La risa de doña Elvira, le explicó luego a Inés, una carcajada corta y fría rompiéndose como una copa de vidrio y brillando por un instante en aquellos ojos que ignoraban la complacencia y la ternura, abiertos e inflexibles y duramente afilados por la lucidez del desprecio y la cercanía de la muerte. La piel tensa y translúcida en las sienes, los bordados blancos en los puños y en el cuello para esconder de sí misma y de los espejos los peores estragos de la vejez. De sus manos sólo podían verse los cortos dedos afilados que arañaban la mesa o ceñían la taza para que su temblor no se advirtiera.
– No, tú no eres como ellos. Eres más guapo y más inteligente, y las dos cosas se las debes a tu madre, porque tu padre, el muy estúpido, nunca se consoló de haber nacido desheredado, y no hizo nada para darle a ella la vida que se merecía. ¿En qué andaba cuando se mató?
– En algo de inmobiliarias. Decía que iba a ganar mucho dinero. Se compró un coche.
– ¿Era un negocio limpio?
– Lo parecía. Pero después de su muerte embargaron hasta los muebles. Tuve que buscar trabajo y mudarme a una pensión.

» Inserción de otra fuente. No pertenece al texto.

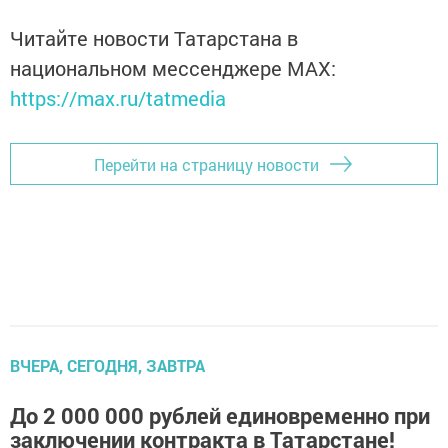
Читайте новости Татарстана в
национальном мессенджере MАХ:
https://max.ru/tatmedia
Перейти на страницу новости
ВЧЕРА, СЕГОДНЯ, ЗАВТРА
До 2 000 000 рублей единовременно при
заключении контракта в Татарстане!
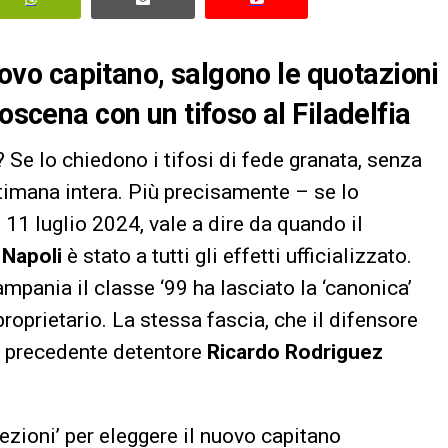
nuovo capitano, salgono le quotazioni
oscena con un tifoso al Filadelfia
? Se lo chiedono i tifosi di fede granata, senza
ttimana intera. Più precisamente – se lo
 11 luglio 2024, vale a dire da quando il
l
Napoli
è stato a tutti gli effetti ufficializzato.
ampania il classe ‘99 ha lasciato la ‘canonica’
roprietario. La stessa fascia, che il difensore
l precedente detentore
Ricardo Rodriguez
lezioni’ per eleggere il nuovo capitano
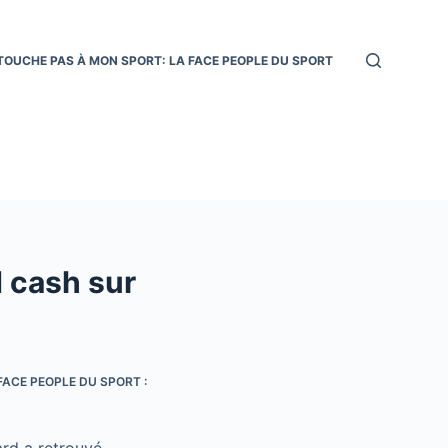
TOUCHE PAS À MON SPORT: LA FACE PEOPLE DU SPORT
d cash sur
ACE PEOPLE DU SPORT :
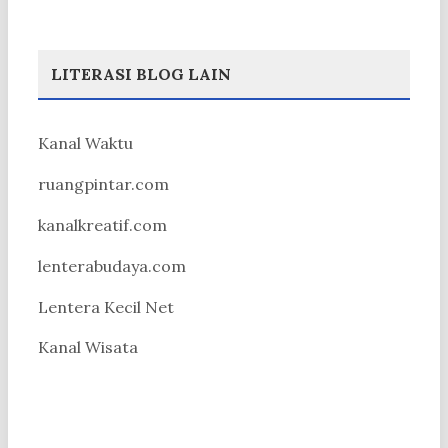
LITERASI BLOG LAIN
Kanal Waktu
ruangpintar.com
kanalkreatif.com
lenterabudaya.com
Lentera Kecil Net
Kanal Wisata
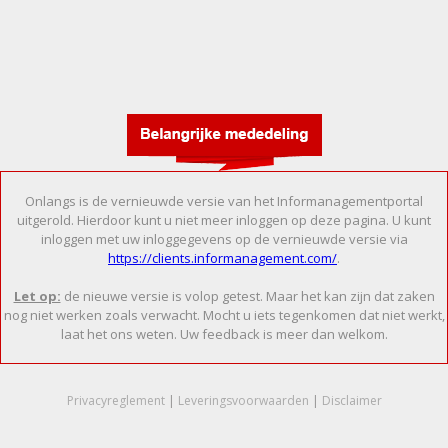
Onlangs is de vernieuwde versie van het Informanagementportal
uitgerold. Hierdoor kunt u niet meer inloggen op deze pagina. U kunt
inloggen met uw inloggegevens op de vernieuwde versie via
https://clients.informanagement.com/
.
Let op:
de nieuwe versie is volop getest. Maar het kan zijn dat zaken
nog niet werken zoals verwacht. Mocht u iets tegenkomen dat niet werkt,
laat het ons weten. Uw feedback is meer dan welkom.
Privacyreglement
|
Leveringsvoorwaarden
|
Disclaimer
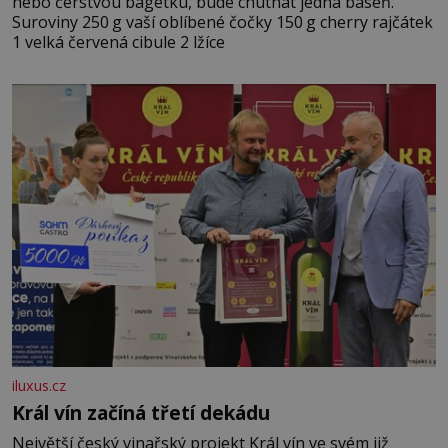
nebo čerstvou bagetku, bude chutnat jedna báseň.
Suroviny 250 g vaší oblíbené čočky 150 g cherry rajčátek
1 velká červená cibule 2 lžíce
iluxus.cz
Král vín začíná třetí dekádu
Největší český vinařský projekt Král vín ve svém již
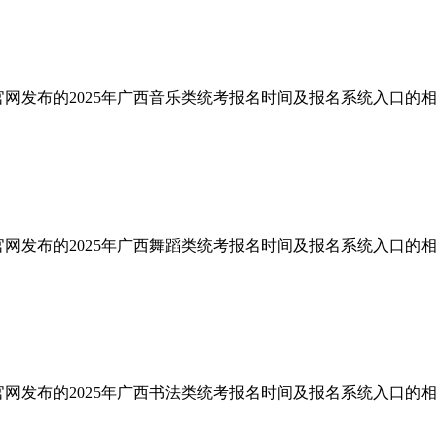
官网发布的2025年广西音乐类统考报名时间及报名系统入口的相
官网发布的2025年广西舞蹈类统考报名时间及报名系统入口的相
官网发布的2025年广西书法类统考报名时间及报名系统入口的相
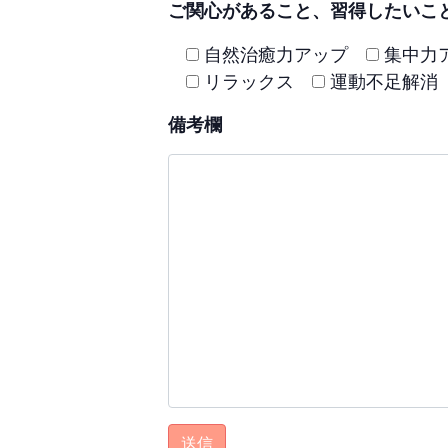
ご関心があること、習得したいこ
自然治癒力アップ
集中力
リラックス
運動不足解消
備考欄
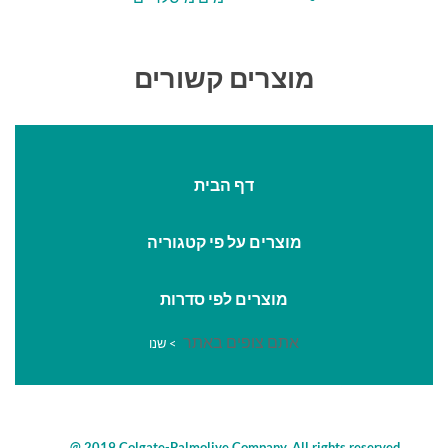
מוצרים קשורים
דף הבית
מוצרים על פי קטגוריה
מוצרים לפי סדרות
אתם צופים באתר
>
שנו
@ 2019 Colgate-Palmolive Company. All rights reserved.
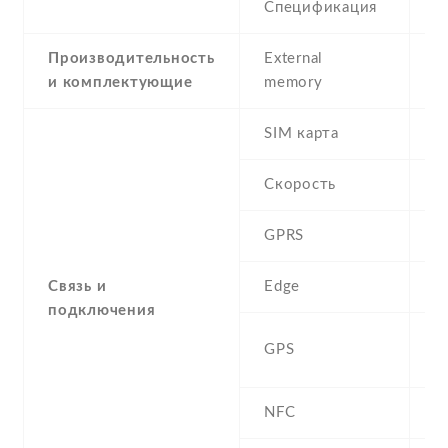
Спецификация
8
Производительность
External
и комплектующие
memory
SIM карта
D
Скорость
GPRS
Y
Связь и
Edge
Y
подключения
A
GPS
G
NFC
N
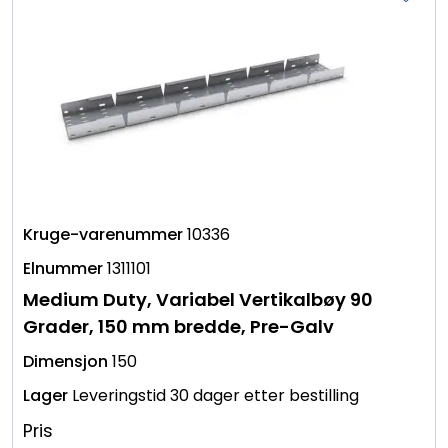
10336
1311101
Medium Duty, Variabel Vertikalbøy 90
Grader, 150 mm bredde, Pre-Galv
150
Leveringstid 30 dager etter bestilling
Pris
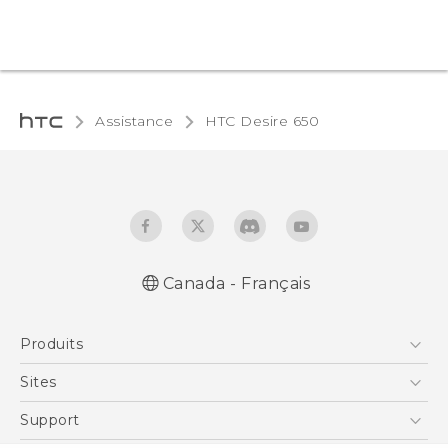
Assistance
HTC Desire 650‎
Canada - Français
Produits
5G
Sites
Téléphone Intelligent
HTC Dev
Support
EXODUS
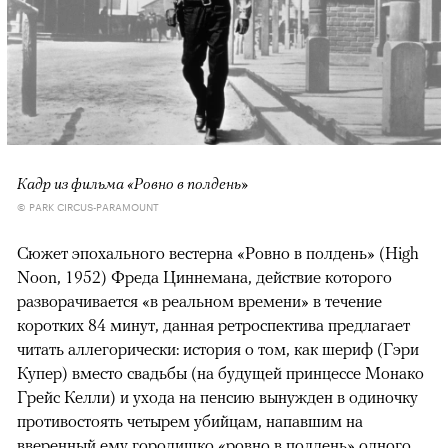
Кадр из фильма «Ровно в полдень»
© PARK CIRCUS-PARAMOUNT
Сюжет эпохального вестерна «Ровно в полдень» (High
Noon, 1952) Фреда Циннемана, действие которого
разворачивается «в реальном времени» в течение
коротких 84 минут, данная ретроспектива предлагает
читать аллегорически: история о том, как шериф (Гэри
Купер) вместо свадьбы (на будущей принцессе Монако
Грейс Келли) и ухода на пенсию вынужден в одиночку
противостоять четырем убийцам, напавшим на
вверенный ему городишко «ровно в полдень» одного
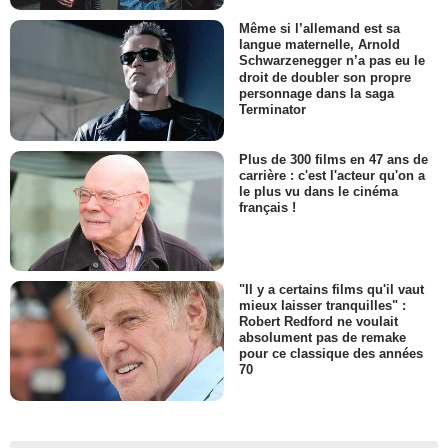
Même si l’allemand est sa
langue maternelle, Arnold
Schwarzenegger n’a pas eu le
droit de doubler son propre
personnage dans la saga
Terminator
Plus de 300 films en 47 ans de
carrière : c'est l'acteur qu'on a
le plus vu dans le cinéma
français !
"Il y a certains films qu'il vaut
mieux laisser tranquilles" :
Robert Redford ne voulait
absolument pas de remake
pour ce classique des années
70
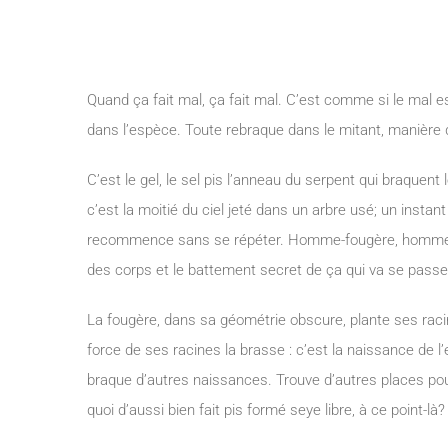
Quand ça fait mal, ça fait mal. C’est comme si le mal est 
dans l’espèce. Toute rebraque dans le mitant, manière d
C’est le gel, le sel pis l’anneau du serpent qui braquent 
c’est la moitié du ciel jeté dans un arbre usé; un instant
recommence sans se répéter. Homme-fougère, homme-poi
des corps et le battement secret de ça qui va se passe
La fougère, dans sa géométrie obscure, plante ses racin
force de ses racines la brasse : c’est la naissance de 
braque d’autres naissances. Trouve d’autres places pou
quoi d’aussi bien fait pis formé seye libre, à ce point-là?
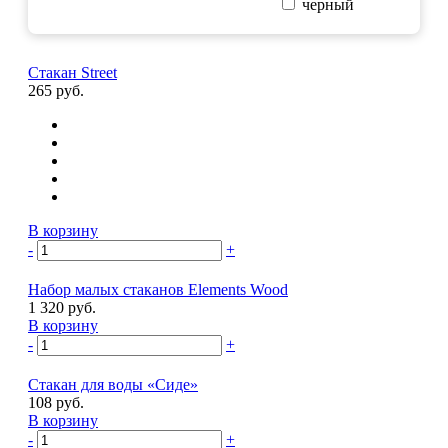
черный
Стакан Street
265 руб.
В корзину
-
+
Набор малых стаканов Elements Wood
1 320 руб.
В корзину
-
+
Стакан для воды «Сиде»
108 руб.
В корзину
-
+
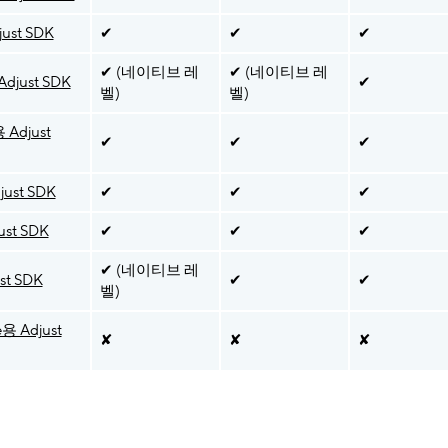
ust SDK
✔
✔
✔
✔ (네이티브 레
✔ (네이티브 레
djust SDK
✔
벨)
벨)
 Adjust
✔
✔
✔
just SDK
✔
✔
✔
ust SDK
✔
✔
✔
✔ (네이티브 레
st SDK
✔
✔
벨)
e용 Adjust
✘
✘
✘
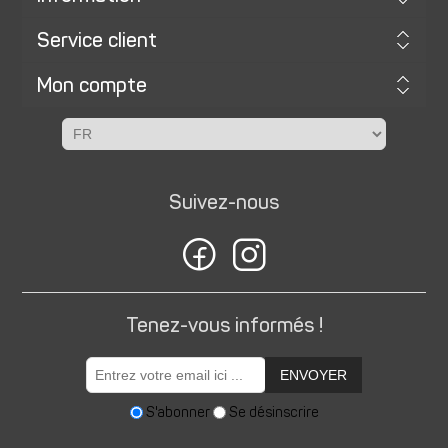
Service client
Mon compte
Suivez-nous
Tenez-vous informés !
ENVOYER
S'abonner
Se désinscrire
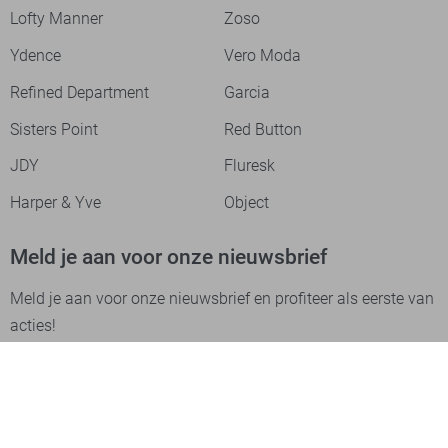
Lofty Manner
Zoso
Ydence
Vero Moda
Refined Department
Garcia
Sisters Point
Red Button
JDY
Fluresk
Harper & Yve
Object
Meld je aan voor onze nieuwsbrief
Meld je aan voor onze nieuwsbrief en profiteer als eerste van
acties!
Aanmelden
Betaalmethodes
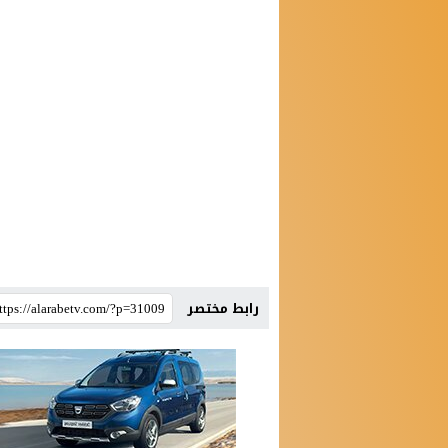
رابط مختصر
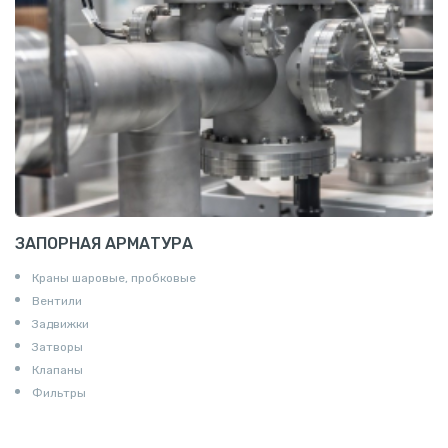
Пруток квадратный алюминиевый
Полоса алюминиевая
Пруток шестигранный алюминиевый
ЗАПОРНАЯ АРМАТУРА
Краны шаровые, пробковые
Вентили
Задвижки
Затворы
Клапаны
Фильтры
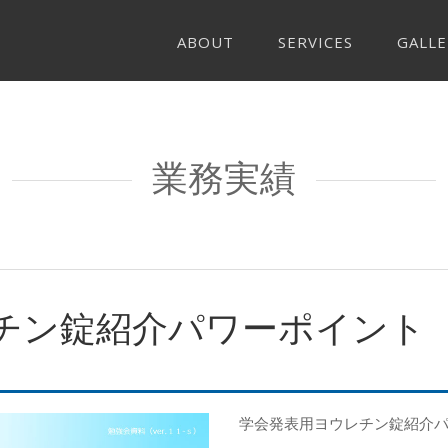
ABOUT
SERVICES
GALLE
業務実績
チン錠紹介パワーポイント
学会発表用ヨウレチン錠紹介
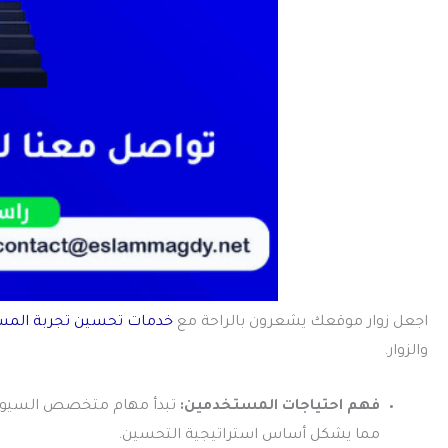
اجعل زوار موقعك يشعرون بالراحة مع
خدمات تحسين تجربة المستخ
والزوار.
فهم احتياجات المستخدمين:
تبدأ مهام متخصص السيو بتح
مما يشكل أساس استراتيجية التحسين.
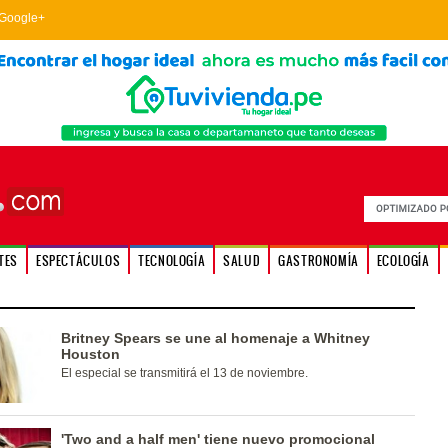
Google+
TES
ESPECTÁCULOS
TECNOLOGÍA
SALUD
GASTRONOMÍA
ECOLOGÍA
Britney Spears se une al homenaje a Whitney
Houston
El especial se transmitirá el 13 de noviembre.
'Two and a half men' tiene nuevo promocional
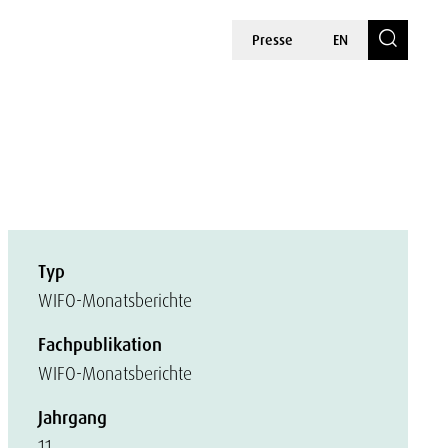
Presse
EN
Typ
WIFO-Monatsberichte
Fachpublikation
WIFO-Monatsberichte
Jahrgang
11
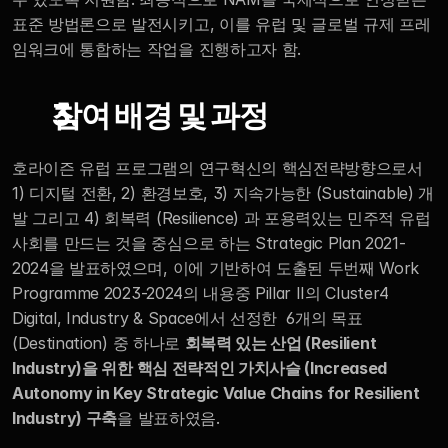
표준 방법론으로 발전시키고, 이를 유럽 및 글로벌 규제 프레
임워크에 통합하는 작업을 진행하고자 함.
참여 배경 및 과정
호라이즌 유럽 프로그램의 연구혁신의 핵심전략방향으로서 
1) 디지털 전환, 2) 환경보호, 3) 지속가능한 (Sustainable) 개
발 그리고 4) 회복력 (Resilience) 과 포용력있는 민주적 유럽 
사회를 만드는 것을 중심으로 하는 Strategic Plan 2021-
2024을 발표하였으며, 이에 기반하여 도출된 두번째 Work 
Programme 2023-2024의 내용중 Pillar II의 Cluster4  
Digital, Industry & Space에서 선정한  6개의 목표 
(Destination) 중 하나로 
회복력 있는 산업 (Resilient 
Industry)을 위한 핵심 전략적인 가치사슬 (Increased 
Autonomy in Key Strategic Value Chains for Resilient 
Industry) 구축
을 발표하였음.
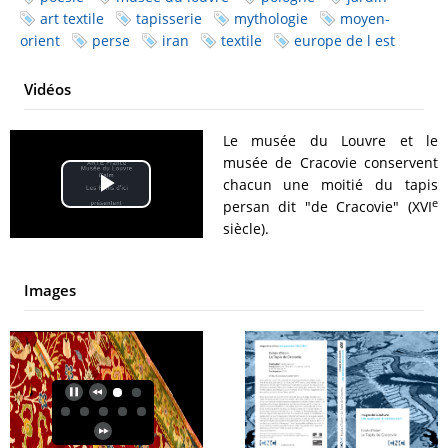
art textile
tapisserie
mythologie
moyen-
orient
perse
iran
textile
europe de l est
Vidéos
Le musée du Louvre et le
musée de Cracovie conservent
chacun une moitié du tapis
Play
e
persan dit "de Cracovie" (XVI
siècle).
Video
Images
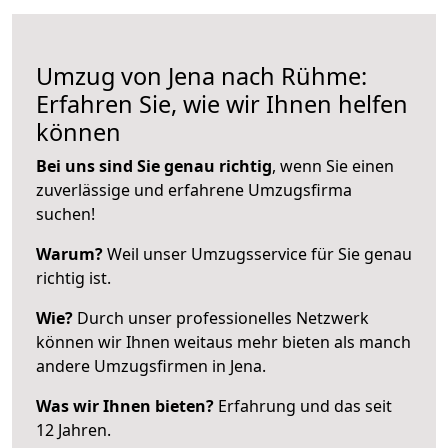
Umzug von Jena nach Rühme:
Erfahren Sie, wie wir Ihnen helfen
können
Bei uns sind Sie genau richtig
, wenn Sie einen
zuverlässige und erfahrene Umzugsfirma
suchen!
Warum?
Weil unser Umzugsservice für Sie genau
richtig ist.
Wie?
Durch unser professionelles Netzwerk
können wir Ihnen weitaus mehr bieten als manch
andere Umzugsfirmen in Jena.
Was wir Ihnen bieten?
Erfahrung und das seit
12 Jahren.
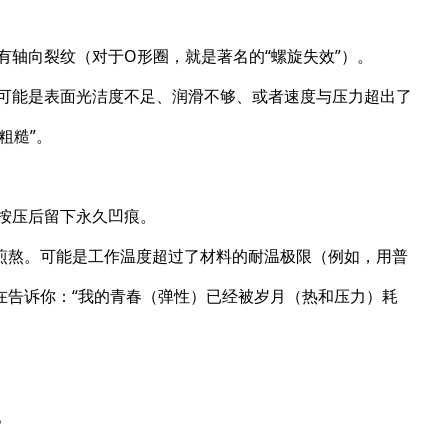
有轴向裂纹（对于O形圈，就是著名的“螺旋失效”）。
因可能是表面光洁度不足、润滑不够、或者速度与压力超出了
粗糙”。
手按压后留下永久凹痕。
的煎熬。可能是工作温度超过了材料的耐温极限（例如，用普
在告诉你：“我的青春（弹性）已经被岁月（热和压力）耗
。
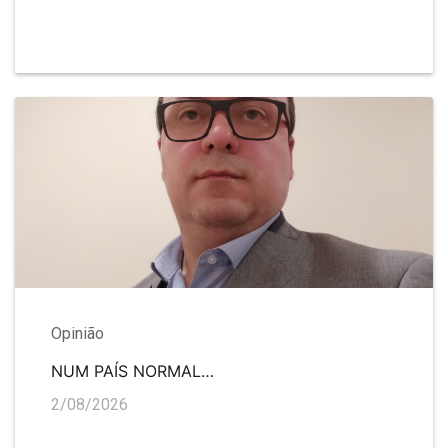
Opinião
NUM PAÍS NORMAL…
2/08/2026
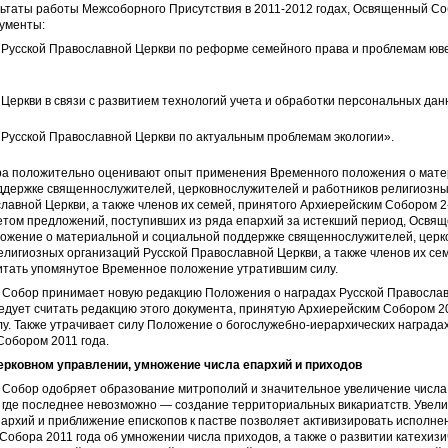
льтаты работы Межсоборного Присутствия в 2011-2012 годах, Освященный С
ументы:
Русской Православной Церкви по реформе семейного права и проблемам юв
Церкви в связи с развитием технологий учета и обработки персональных дан
Русской Православной Церкви по актуальным проблемам экологии».
ра положительно оценивают опыт применения Временного положения о мате
ддержке священнослужителей, церковнослужителей и работников религиозны
лавной Церкви, а также членов их семей, принятого Архиерейским Собором 
четом предложений, поступивших из ряда епархий за истекший период, Осв
ожение о материальной и социальной поддержке священнослужителей, цер
елигиозных организаций Русской Православной Церкви, а также членов их семе
читать упомянутое Временное положение утратившим силу.
 Собор принимает новую редакцию Положения о наградах Русской Православ
ледует считать редакцию этого документа, принятую Архиерейским Собором 20
у. Также утрачивает силу Положение о богослужебно-иерархических награда
Собором 2011 года.
ерковном управлении, умножение числа епархий и приходов
 Собор одобряет образование митрополий и значительное увеличение числа
, где последнее невозможно — создание территориальных викариатств. Увел
архий и приближение епископов к пастве позволяет активизировать исполн
Собора 2011 года об умножении числа приходов, а также о развитии катехизи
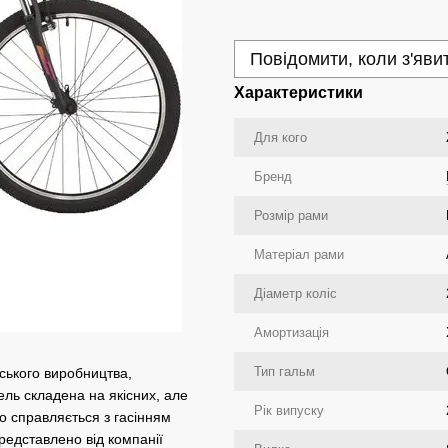
Повідомити, коли з'яви
Характеристики
Для кого
Бренд
Розмір рами
Матеріал рами
Діаметр коліс
Амортизація
Тип гальм
нського виробництва,
ель складена на якісних, але
Рік випуску
о справляється з гасінням
редставлено від компанії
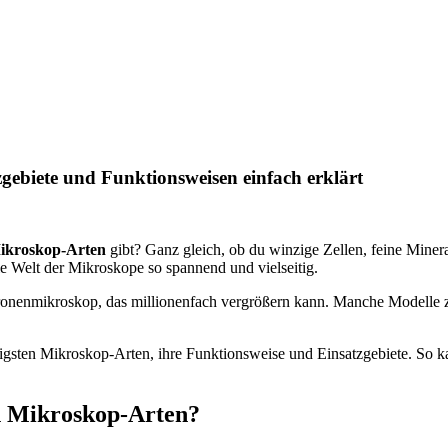
gebiete und Funktionsweisen einfach erklärt
ikroskop-Arten
gibt? Ganz gleich, ob du winzige Zellen, feine Minera
 Welt der Mikroskope so spannend und vielseitig.
ktronenmikroskop, das millionenfach vergrößern kann. Manche Modelle z
igsten Mikroskop-Arten, ihre Funktionsweise und Einsatzgebiete. So ka
n Mikroskop-Arten?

– De vez en cuando, antes de que os fuerais a Madrid, venía a mí para lamentarse de su mala suerte y pedirme dinero para sus negocios, sin que tu madre lo supiera. Nunca le di un céntimo, por supuesto, entre otras cosas porque aunque me hubiera fiado de él, que nunca cometí ese error, no tenía nada que darle. Mi marido se lo dejó todo a Manuel, esa fue otra de sus bromas, la última. Por ahí anda todavía una copia de su testamento. «Declaro heredero universal de todos mis bienes a mi hijo Manuel», decía, para que no se rompiera no sé qué tradición, que desde luego era falsa, y a mí me legaba un cuadro, exclusivamente un cuadro. «A mi muy amada y fiel esposa María Elvira dejo el retrato del reverendo padre Antonio María Claret, de quien la sé muy devota.» No lo hizo por vengarse, sino por seguir riéndose de mí después de muerto. Pero he sido yo quien ha salvado esta casa, y si aún nos queda un poco de tierra y algún capital en el banco no ha sido gracias a mi hijo, que nunca se ocupó de nada y siempre anduvo tan avilanado como ahora, sino a mí, que llevo cuarenta y cuatro años luchando por conservar lo que mi marido no tuvo tiempo o ganas de malvender para costearse sus antojos. Mira esos libros. Sobre ellos paso las noches enteras revisando las cuentas del administrador, que es un sinvergüenza y me engaña si me descuido. Como sabe que estoy mal de la vista, hace los números cada vez más pequeños, pero yo he comprado una lupa y puedo ver con ella hasta lo que no está escrito. Nunca ha habido un hombre que pueda engañarme, y no lo voy a permitir ahora, en la vejez. Tampoco puedes tú, pero lo sabes. Cuéntame por qué has venido.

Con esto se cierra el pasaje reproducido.